Universal Declaration of Human Rights 1948
The UNDHR is a treaty that preserves peoples’ peace and freedom and is considered the Magna Carta of our age. It was the first declaration that recognised the fundamental rights and values of all people, everywhere. Drafted by Eleanor Roosevelt, Chair of the UN Commission on Human Rights, the UNDHR recognises its origins: ‘The international Magna Carta is for all men everywhere.’
ICCPR and ICESCR 1966
The International Covenant on Civil and Political Rights (ICCPR) and the International Covenant on Economic, Social, and Cultural Rights (ICESCR) provide a detailed description of the rights presented in the UDHR, for modern times. The legacy of the Magna Carta can be seen in many of the clauses.
For example Article 9 of the ICCPR aligns with clause 40 of the Magna Carta and due process:
Anyone arrested or detained on a criminal charge shall be brought promptly before a judge or other officer authorised by law to exercise judical power and shall be entitled to trial within a reasonable time or to release.
Article 2 of the ICESCR relates to the Magna Carta and the rule of law generally:
The States Parties to the present Covenant undertake to guarantee that the rights enunciated in the present Covenant will be exercised without discrimination of any kind as to race, colour, sex, language, religion, political or other opinion, national or social origin, property, birth or other status.
Magna Carta Posters
Video: The Magna Carta: Principles of the Rule of Law in Australia today
Activities to go with the video:
- Quick Quiz and short answer questions
- Fill in the Blanks Activity
The Magna Carta Poster is accompanied by three videos from the Rule of Law Series by The Hon Kevin Lindgren AM QC that can be used in the classroom.
In the first video, part 1 of the Rule of Law Series, The Hon Kevin Lindgren AM QC discusses the definition of the rule of law and its relationship with human rights.
Video 1 – Defining the Rule of Law (3:51)

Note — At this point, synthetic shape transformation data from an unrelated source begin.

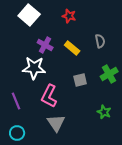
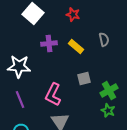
purple cross: (45, 45) -> (49, 44), turned -35
white star: (34, 68) -> (19, 67), moved
green cross: (109, 74) -> (109, 91), moved

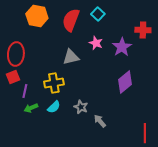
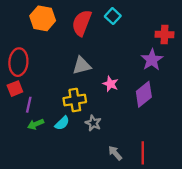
pink star: (96, 43) -> (110, 84), moved
purple star: (122, 47) -> (152, 60), moved
yellow cross: (54, 83) -> (75, 100), moved
gray arrow: (100, 121) -> (115, 153), moved
red line: (145, 133) -> (143, 153), moved

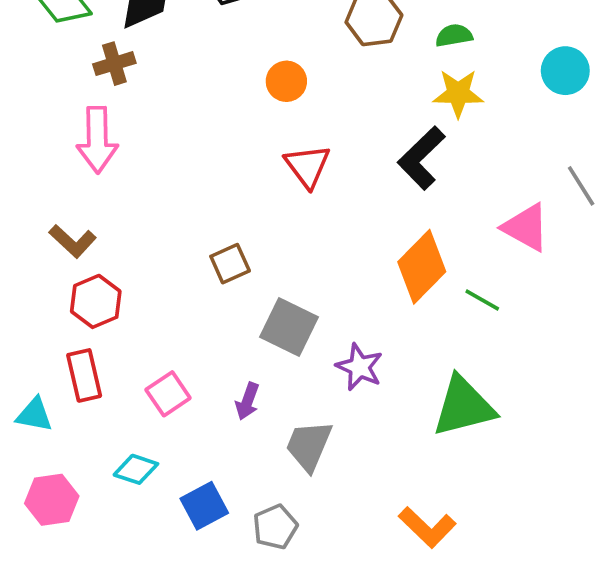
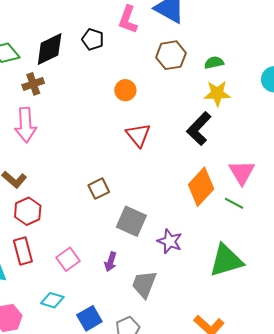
pink triangle: (526, 227) -> (242, 172), moved, turned 32

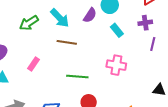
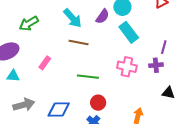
green arrow: (29, 23) -> (29, 24), moved
purple cross: (145, 23) -> (156, 65), moved
cyan rectangle: (117, 30) -> (129, 32), size x1.5

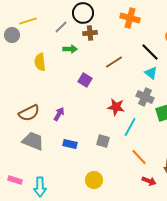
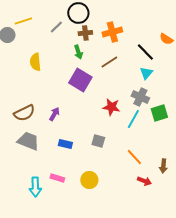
orange cross: (130, 18) -> (112, 32), moved, turned -30
green arrow: (70, 49) -> (78, 52), moved, turned 72
cyan triangle: (151, 73) -> (146, 73), turned 32
purple square: (85, 80) -> (80, 80), size x1.6
cyan line: (130, 127) -> (133, 119), moved
pink rectangle: (15, 180) -> (57, 178), moved

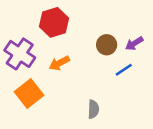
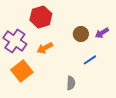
blue line: (124, 70) -> (90, 60), moved

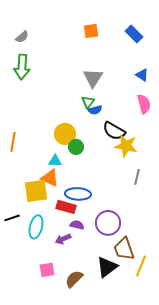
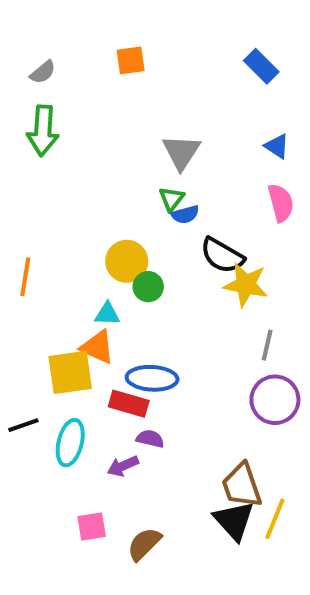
orange square: (91, 31) -> (131, 60), moved
purple circle: (108, 223) -> (275, 400), moved
black triangle: (107, 267) -> (234, 521), moved, turned -35

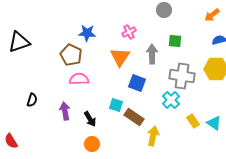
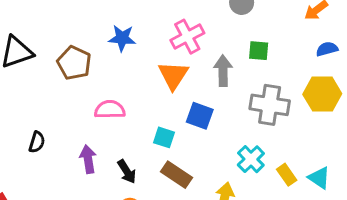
pink cross: (129, 32) -> (187, 37), size x1.5
brown pentagon: (71, 55) -> (74, 63), moved
cyan cross: (171, 100) -> (251, 159), moved
cyan square: (116, 105) -> (164, 137), moved
brown rectangle: (134, 117) -> (176, 175), moved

In the second video, part 3 of the Rule of Law Series, The Hon Kevin Lindgren AM QC speaks about important clauses from the Magna Carta and their relevance to the rule of law.
Video 2 – The Rule of Law and Magna Carta (4:13)

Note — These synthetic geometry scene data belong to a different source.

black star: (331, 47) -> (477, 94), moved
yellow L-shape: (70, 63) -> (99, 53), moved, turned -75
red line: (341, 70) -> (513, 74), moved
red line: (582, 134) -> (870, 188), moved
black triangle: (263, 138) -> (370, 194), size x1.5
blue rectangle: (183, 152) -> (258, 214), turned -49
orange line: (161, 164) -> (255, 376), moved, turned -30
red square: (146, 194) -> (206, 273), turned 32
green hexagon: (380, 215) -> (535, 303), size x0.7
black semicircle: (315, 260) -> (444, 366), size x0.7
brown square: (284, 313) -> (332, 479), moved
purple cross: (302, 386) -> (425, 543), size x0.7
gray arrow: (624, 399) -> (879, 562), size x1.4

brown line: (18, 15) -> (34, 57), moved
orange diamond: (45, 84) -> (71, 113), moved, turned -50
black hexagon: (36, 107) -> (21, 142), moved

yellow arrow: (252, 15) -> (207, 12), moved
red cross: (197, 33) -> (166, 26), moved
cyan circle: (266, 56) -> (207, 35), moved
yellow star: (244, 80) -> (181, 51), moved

In the third video, part 4 of the Rule of Law Series, The Hon Kevin Lindgren AM QC, defines the writ of habeas corpus, and provides a discussion of its significance in English law and other common law jurisdictions.
Video 3 – Habeas Corpus and the Petition of Right (6:56)
Magna Carta Classroom Activities
In this section, teachers will find resources explaining how the story of an 800-year-old document influences the way modern Australia is governed today.
Students can learn about the medieval story of King John and how he was forced by his barons to seal an agreement outlining basic expectations regarding liberty and justice for the people of his kingdom. This historical treaty was called The Great Charter, now known as Magna Carta.
This manuscript aimed to protect human rights so long ago and became the genesis of a concept known as the rule of law. By sealing Magna Carta, King John agreed that he himself will also be subject to the law and administer justice fairly. Its legacy underpins important values embedded in government and legal institutions that serve Australian society today, such as the people’s legislatures, the executive government, and judiciary.